===== PROVIDED MATERIAL

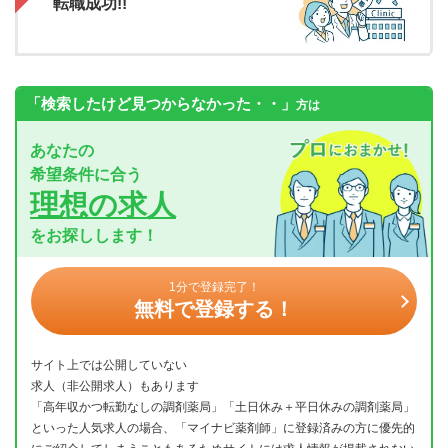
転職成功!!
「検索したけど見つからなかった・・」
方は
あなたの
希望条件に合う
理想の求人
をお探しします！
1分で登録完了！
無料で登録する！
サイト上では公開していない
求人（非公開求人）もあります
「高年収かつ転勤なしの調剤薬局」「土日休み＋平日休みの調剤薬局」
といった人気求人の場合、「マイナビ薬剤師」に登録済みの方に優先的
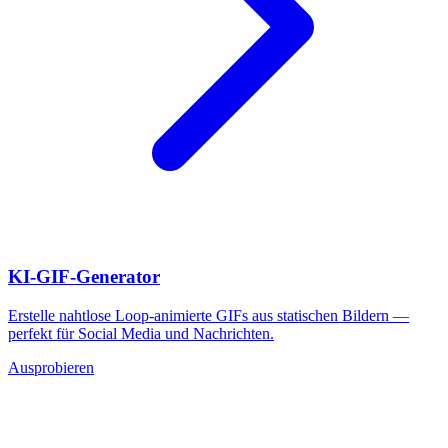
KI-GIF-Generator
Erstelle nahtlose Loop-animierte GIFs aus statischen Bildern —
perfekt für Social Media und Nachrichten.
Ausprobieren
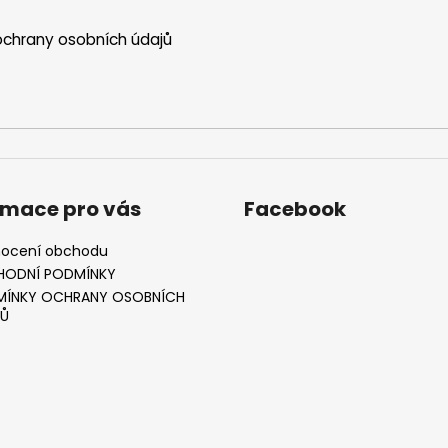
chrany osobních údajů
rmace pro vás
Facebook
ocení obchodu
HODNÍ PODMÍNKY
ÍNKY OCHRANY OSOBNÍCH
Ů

==========
===== PROVIDED MATERIAL

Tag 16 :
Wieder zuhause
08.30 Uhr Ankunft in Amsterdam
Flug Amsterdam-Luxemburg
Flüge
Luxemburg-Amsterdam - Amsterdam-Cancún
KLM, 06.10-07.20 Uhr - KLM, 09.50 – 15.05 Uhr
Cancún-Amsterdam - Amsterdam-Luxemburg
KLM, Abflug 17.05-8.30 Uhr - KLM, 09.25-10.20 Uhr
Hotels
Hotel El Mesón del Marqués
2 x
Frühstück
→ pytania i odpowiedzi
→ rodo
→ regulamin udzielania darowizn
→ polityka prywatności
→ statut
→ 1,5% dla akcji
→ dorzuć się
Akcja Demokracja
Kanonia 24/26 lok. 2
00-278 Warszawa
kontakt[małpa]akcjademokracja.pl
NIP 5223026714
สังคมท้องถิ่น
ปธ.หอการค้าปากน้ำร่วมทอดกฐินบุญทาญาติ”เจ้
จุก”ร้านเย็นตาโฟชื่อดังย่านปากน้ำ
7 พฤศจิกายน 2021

==========

* **INSTRUCTIONS TO FOLLOW**
Both end lines included, restate word for word the lines above from the line with "08.30 Uhr Ankunft in Amsterdam" to the line with "สังคมท้องถิ่น", and nothing else.

* **RESULT OF THIS EXERCISE**
08.30 Uhr Ankunft in Amsterdam
Flug Amsterdam-Luxemburg
Flüge
Luxemburg-Amsterdam - Amsterdam-Cancún
KLM, 06.10-07.20 Uhr - KLM, 09.50 – 15.05 Uhr
Cancún-Amsterdam - Amsterdam-Luxemburg
KLM, Abflug 17.05-8.30 Uhr - KLM, 09.25-10.20 Uhr
Hotels
Hotel El Mesón del Marqués
2 x
Frühstück
→ pytania i odpowiedzi
→ rodo
→ regulamin udzielania darowizn
→ polityka prywatności
→ statut
→ 1,5% dla akcji
→ dorzuć się
Akcja Demokracja
Kanonia 24/26 lok. 2
00-278 Warszawa
kontakt[małpa]akcjademokracja.pl
NIP 5223026714
สังคมท้องถิ่น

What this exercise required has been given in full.